Tuesday, November 9, 2021

Fascinated with fall

Autumn colors have been something of an obsession of mine since I was ten years old and my family moved from western New York State to California. It was a culture shock to my childish mentality in many ways. One of the many differences between the two states is California doesn't have the uproarious autumn displays that characterizes land east of the Mississippi (not enough water). Since then I have loved autumn and everything associated with it, because it brings me back to a happy childhood.

Fall colors – especially compared to more eastern locations in the U.S. – are also few and far between in the Inland Northwest, where conifers dominate the landscape. Don't get me wrong, conifers are stately and beautiful trees, but come autumn they simply lack the giddy exuberance of their deciduous counterparts.

So imagine our delight at moving to our new home and finding two oaks (and an ash) in the yard, along with an assortment of willows. Deciduous trees! Oh joy!

We enjoyed the beauty of these trees all spring and summer. And when fall came, we hoped for the best.

We weren't disappointed.

It started subtly, of course. The first color appeared in early September.

Once the leaves started turning, I tracked the changes with keen interest.

I couldn't keep away from the trees. At times I would just stand under them, looking up and marveling at their beauty.

By late September, the colors were deepening.

I mean, look at that!

Leaves on the ground were just as pretty.

So the weeks passed, and I thoroughly enjoyed our own personal little backyard fireworks of foliar exuberance.

By mid-October, things peaked.

Don't these colors almost look photoshopped?

What is especially nice is one of the oaks is visible from the kitchen window. I can admire it while washing dishes.

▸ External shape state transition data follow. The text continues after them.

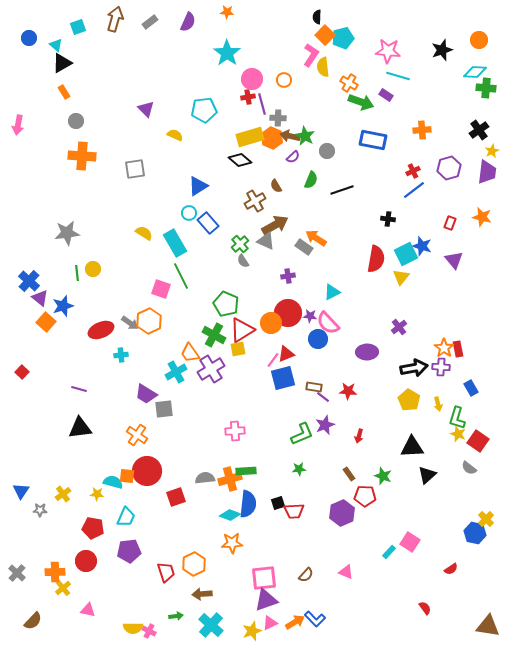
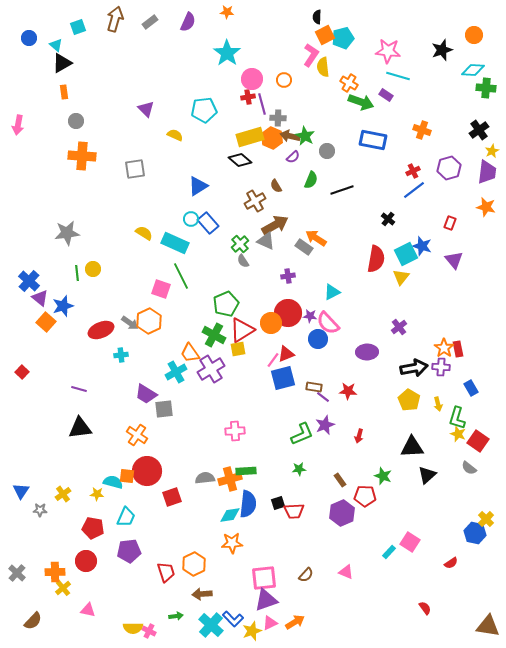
orange square at (325, 35): rotated 18 degrees clockwise
orange circle at (479, 40): moved 5 px left, 5 px up
cyan diamond at (475, 72): moved 2 px left, 2 px up
orange rectangle at (64, 92): rotated 24 degrees clockwise
orange cross at (422, 130): rotated 24 degrees clockwise
cyan circle at (189, 213): moved 2 px right, 6 px down
orange star at (482, 217): moved 4 px right, 10 px up
black cross at (388, 219): rotated 32 degrees clockwise
cyan rectangle at (175, 243): rotated 36 degrees counterclockwise
green pentagon at (226, 304): rotated 25 degrees clockwise
brown rectangle at (349, 474): moved 9 px left, 6 px down
red square at (176, 497): moved 4 px left
cyan diamond at (230, 515): rotated 30 degrees counterclockwise
red semicircle at (451, 569): moved 6 px up
blue L-shape at (315, 619): moved 82 px left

The trees had moods, depending on the weather and time of day.

And then in late October, we had a windy day and that was that.

Well, almost.

Time to rake.

But even raking was a welcome novelty.

This morning we got our first frost.

It was also the last sunny day before a period of rain, so I took advantage of the sunshine to buckle down and get the whole yard raked.

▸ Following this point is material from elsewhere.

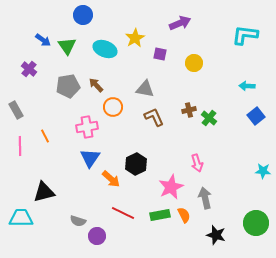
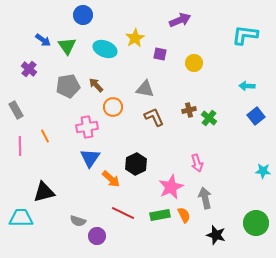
purple arrow: moved 3 px up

I pitchforked the leaves into the gorilla cart...

...and rolled them to the side of the house where I'd already started a leaf pile.

I wanted to keep the leaves corralled until spring so I could use them as mulch for our forthcoming garden. Don suggested a six-foot diameter pen of field fence. I did a quick calculation (circumference = 2 x pi x radius) and came up with just under 19 feet of fencing needed.

Don helped measure it out and cut the wire where needed.

Crude cage.

We walked it over to the leaf pile and plopped it on top.

Then I worked the leaves until everything was contained.

Now the lawn looks better. I'm not quite done with raking since the willows are still shedding, but this is the bulk of it.

Those who live in more eastern climates may smile at my childish fascination with fall colors and deciduous leaves, but to me these trees are a source of never-ending wonder. And I'll have mulch for the garden in the spring as well. Will wonders never cease.


  1. We still live on the east coast and are privileged with a glorious show each autumn. I never tire of it!

    Your pictures with the sun glowing through the reddish leaves are absolutely stunning.

    When a family member was deployed to a desert country, on a whim I picked up some fall leaves and pressed them in the pages of a book I was mailing. Later they told me those fall leaves were one of the best gifts they'd received on deployment - said they even still smelled like fall when the pages of the book were opened!

  2. Mr. Darcy looks like a lioness about to charge some prey animal.

  3. I enjoyed your photos and this post. I love Autumn as well just not the mandatory leaf raking. My last house was a collection point for all of my neighbors leaves.

  4. I am always fascinated with our trees on the ridge. The buds in spring are just as magical as the colors of fall. Your articles in the Self-Reliance magazine this month are fantastic! I super enjoyed “ Getting your homestead ready for livestock”. Really great read!

  5. I've always lived in Michigan and cannot imagine living somewhere without four solid seasons that include fall foliage and snow. What a blessing you have trees that change color now!

    I went to Scottsdale, AZ for a conference in June many years ago. By the time I got home I felt visually starved for green living things. The entire ride home from the airport all I could do was stare at the miles of trees lining the highway. I was so thankful to be home and feel that way any time I visit a place with limited trees, grass, etc.

  6. I live in Alabama and see plenty of trees. I, too, love trees and like standing underneath them, looking up, and hugging them. That is a very colorful, pretty tree you have.

  7. Fall season is always my favorite! Love the yellow and brown leaves.

  8. Don't forget the vines! I'm not fond of wisteria, it's invasive, but Virginia Creeper is scarlet in the fall, and climbs up pines dressing them into red and green harbingers of Christmas. And while writing this comment I'm looking at a huge pine wrapped in lacy, gold masses of muscadine leaves. Sometimes we get very cold temps and these things seem to live through it. I wish you had some of these too to add to your bounty of color.

  9. As a child of God, it is always appropriate to have a "childish" fascination with His beautiful creation! Fall is certainly gorgeous with deciduous trees around, and I especially love oaks!